◆ Excerpted data ◆
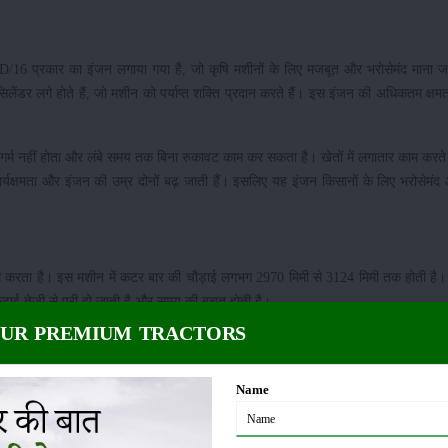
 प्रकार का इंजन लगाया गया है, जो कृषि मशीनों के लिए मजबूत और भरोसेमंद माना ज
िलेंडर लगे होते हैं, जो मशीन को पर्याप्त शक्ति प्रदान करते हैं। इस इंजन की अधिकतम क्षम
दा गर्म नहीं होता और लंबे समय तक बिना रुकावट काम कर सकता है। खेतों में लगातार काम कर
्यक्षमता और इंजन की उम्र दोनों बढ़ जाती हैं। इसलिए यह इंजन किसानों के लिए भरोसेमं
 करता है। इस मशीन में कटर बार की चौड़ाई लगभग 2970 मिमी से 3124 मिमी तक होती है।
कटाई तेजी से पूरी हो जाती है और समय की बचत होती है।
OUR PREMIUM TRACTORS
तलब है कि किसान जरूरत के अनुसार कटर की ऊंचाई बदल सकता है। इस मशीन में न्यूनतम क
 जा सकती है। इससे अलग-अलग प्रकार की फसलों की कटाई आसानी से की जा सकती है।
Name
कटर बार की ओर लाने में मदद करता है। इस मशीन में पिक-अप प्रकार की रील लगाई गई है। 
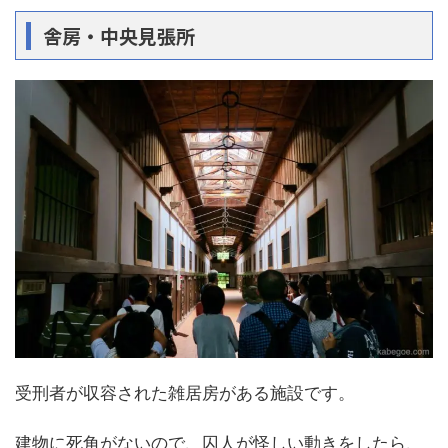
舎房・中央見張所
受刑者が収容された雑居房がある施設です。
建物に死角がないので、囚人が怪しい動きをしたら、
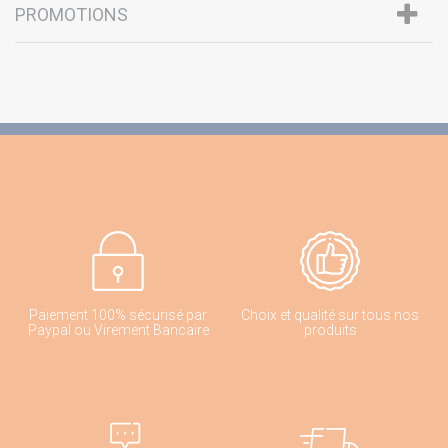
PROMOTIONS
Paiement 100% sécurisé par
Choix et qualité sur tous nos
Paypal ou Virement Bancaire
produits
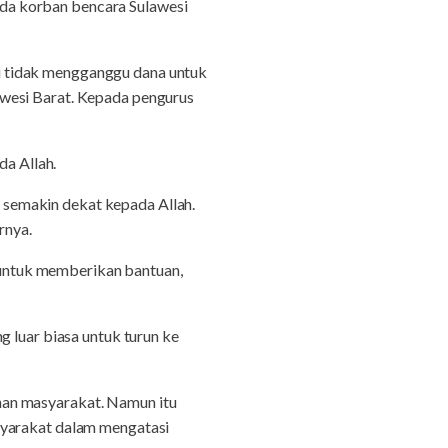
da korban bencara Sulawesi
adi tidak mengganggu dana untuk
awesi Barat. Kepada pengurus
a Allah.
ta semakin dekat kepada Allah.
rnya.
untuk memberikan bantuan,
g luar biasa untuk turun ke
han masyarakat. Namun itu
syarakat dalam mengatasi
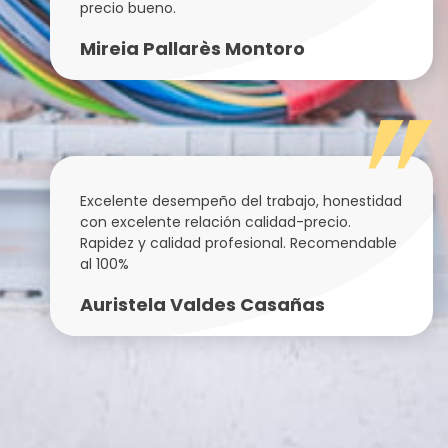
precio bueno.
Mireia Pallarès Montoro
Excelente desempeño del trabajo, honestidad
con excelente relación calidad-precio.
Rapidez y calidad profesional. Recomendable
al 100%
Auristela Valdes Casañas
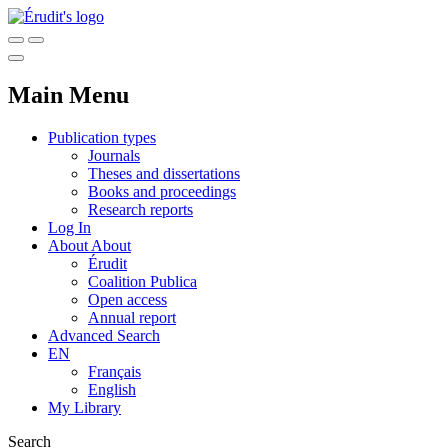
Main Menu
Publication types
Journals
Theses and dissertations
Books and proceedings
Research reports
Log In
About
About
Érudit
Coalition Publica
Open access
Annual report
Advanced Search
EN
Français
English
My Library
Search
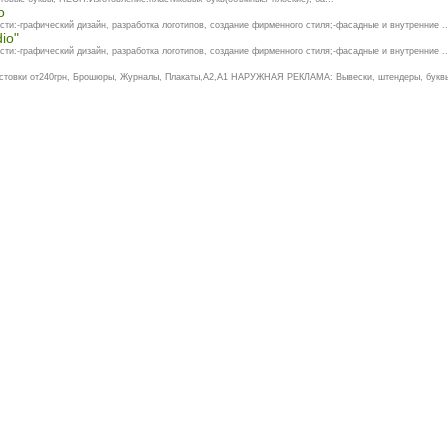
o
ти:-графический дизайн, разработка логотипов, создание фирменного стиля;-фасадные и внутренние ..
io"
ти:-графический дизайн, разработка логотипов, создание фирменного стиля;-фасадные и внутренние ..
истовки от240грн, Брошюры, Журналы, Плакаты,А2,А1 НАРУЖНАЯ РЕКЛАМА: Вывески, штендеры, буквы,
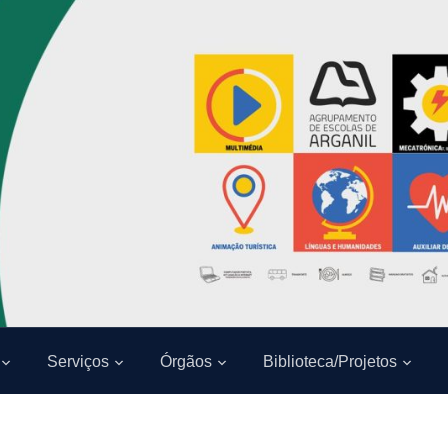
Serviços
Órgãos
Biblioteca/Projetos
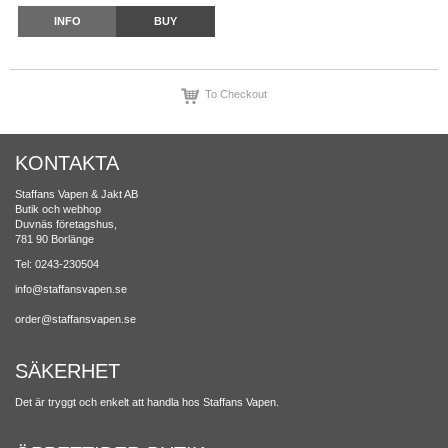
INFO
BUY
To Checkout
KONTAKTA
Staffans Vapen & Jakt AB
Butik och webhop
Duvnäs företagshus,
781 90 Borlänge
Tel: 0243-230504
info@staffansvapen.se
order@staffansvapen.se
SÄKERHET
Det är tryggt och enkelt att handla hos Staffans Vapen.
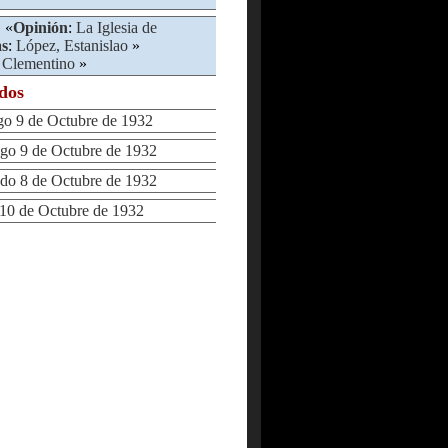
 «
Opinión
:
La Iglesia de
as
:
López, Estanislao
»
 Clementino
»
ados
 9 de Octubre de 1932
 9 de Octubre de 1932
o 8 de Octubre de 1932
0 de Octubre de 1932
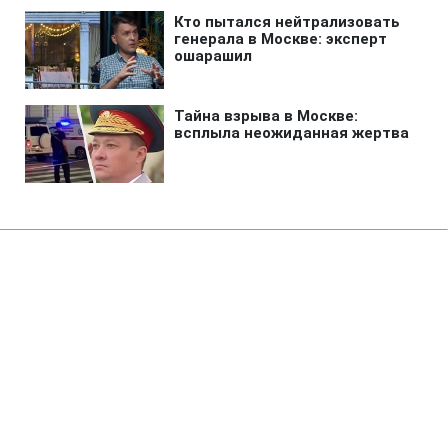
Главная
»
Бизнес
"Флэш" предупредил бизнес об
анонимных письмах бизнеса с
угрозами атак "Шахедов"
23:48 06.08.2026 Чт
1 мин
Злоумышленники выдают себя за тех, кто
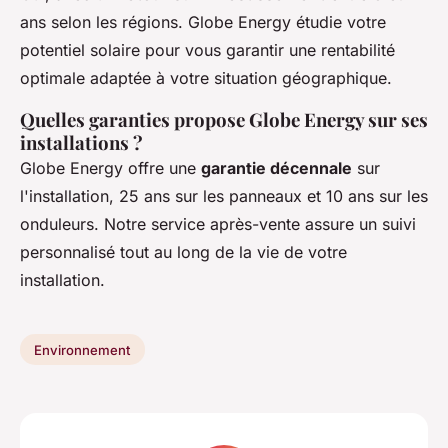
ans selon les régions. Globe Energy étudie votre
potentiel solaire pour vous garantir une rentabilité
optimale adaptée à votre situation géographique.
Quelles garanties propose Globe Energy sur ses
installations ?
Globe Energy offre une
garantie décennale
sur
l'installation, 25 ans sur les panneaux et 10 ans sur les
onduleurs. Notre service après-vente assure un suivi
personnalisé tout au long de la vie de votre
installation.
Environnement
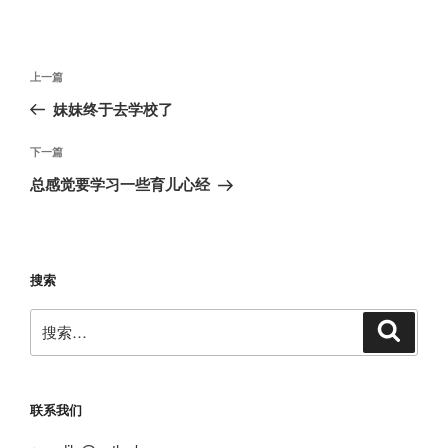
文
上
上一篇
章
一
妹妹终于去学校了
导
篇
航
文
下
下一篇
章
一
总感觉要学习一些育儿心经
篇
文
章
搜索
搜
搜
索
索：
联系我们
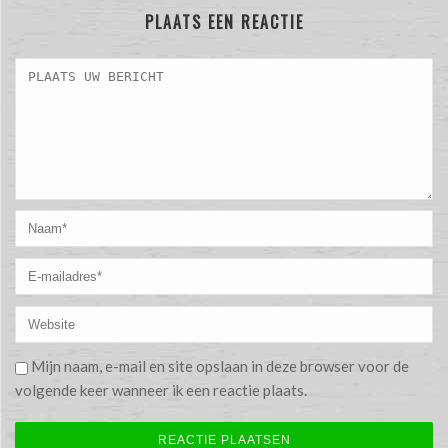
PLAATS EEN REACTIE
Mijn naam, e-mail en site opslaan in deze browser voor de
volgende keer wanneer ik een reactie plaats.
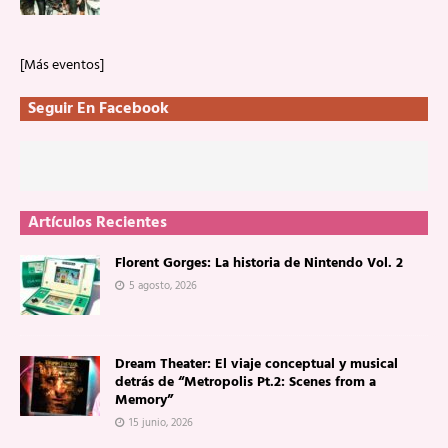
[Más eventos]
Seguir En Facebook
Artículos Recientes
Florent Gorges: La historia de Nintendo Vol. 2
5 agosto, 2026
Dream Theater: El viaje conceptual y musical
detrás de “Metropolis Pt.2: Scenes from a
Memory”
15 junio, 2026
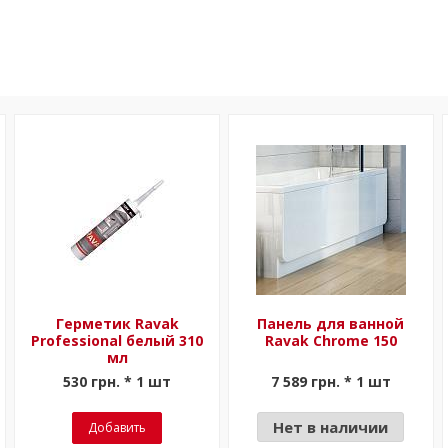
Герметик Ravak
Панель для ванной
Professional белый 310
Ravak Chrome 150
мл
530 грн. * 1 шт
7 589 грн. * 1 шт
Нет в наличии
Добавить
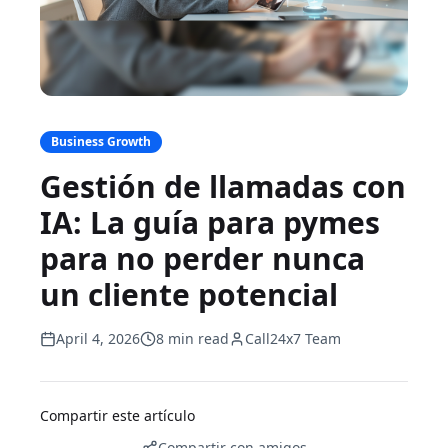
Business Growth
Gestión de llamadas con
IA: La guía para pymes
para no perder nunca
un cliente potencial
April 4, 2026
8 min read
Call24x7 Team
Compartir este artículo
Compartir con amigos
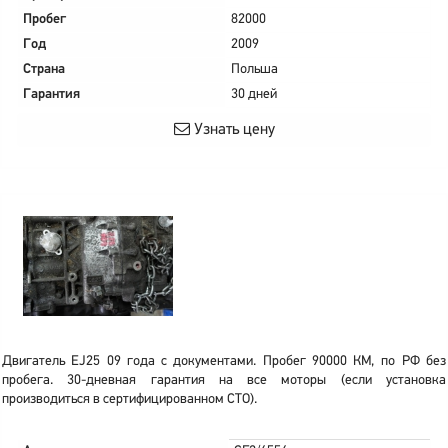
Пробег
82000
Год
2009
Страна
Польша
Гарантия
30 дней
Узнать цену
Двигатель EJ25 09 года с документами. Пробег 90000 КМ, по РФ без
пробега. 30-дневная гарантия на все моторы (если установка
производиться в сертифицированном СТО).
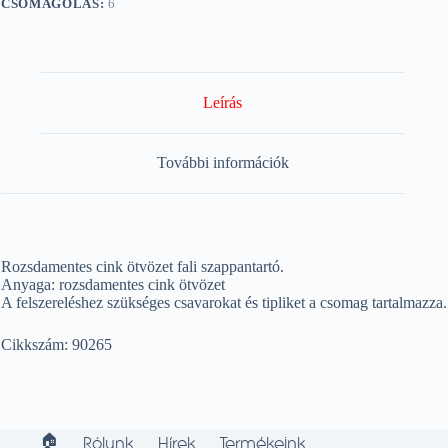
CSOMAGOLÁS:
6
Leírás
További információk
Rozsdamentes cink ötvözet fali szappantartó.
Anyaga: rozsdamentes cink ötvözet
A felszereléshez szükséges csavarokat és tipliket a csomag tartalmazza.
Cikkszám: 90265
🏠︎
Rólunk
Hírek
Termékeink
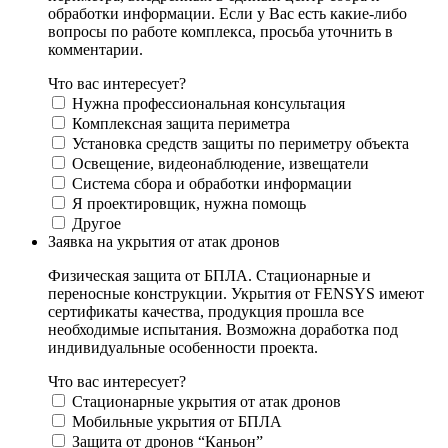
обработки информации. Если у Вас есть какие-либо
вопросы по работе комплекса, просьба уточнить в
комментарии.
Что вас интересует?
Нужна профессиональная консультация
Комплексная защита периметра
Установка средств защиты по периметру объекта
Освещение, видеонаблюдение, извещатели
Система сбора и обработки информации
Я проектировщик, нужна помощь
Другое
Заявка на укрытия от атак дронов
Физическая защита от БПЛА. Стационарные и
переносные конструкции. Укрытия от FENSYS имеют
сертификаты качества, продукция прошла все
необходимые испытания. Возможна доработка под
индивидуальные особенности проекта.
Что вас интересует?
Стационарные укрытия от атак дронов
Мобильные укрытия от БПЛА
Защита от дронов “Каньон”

◆ What you will do ◆
Write out, without alteration, the line that contains "Освещение, видеонаблюдение, извещатели" and all subsequent lines down to the end of the data above.

◆ Task result ◆
Освещение, видеонаблюдение, извещатели
Система сбора и обработки информации
Я проектировщик, нужна помощь
Другое
Заявка на укрытия от атак дронов
Физическая защита от БПЛА. Стационарные и
переносные конструкции. Укрытия от FENSYS имеют
сертификаты качества, продукция прошла все
необходимые испытания. Возможна доработка под
индивидуальные особенности проекта.
Что вас интересует?
Стационарные укрытия от атак дронов
Мобильные укрытия от БПЛА
Защита от дронов “Каньон”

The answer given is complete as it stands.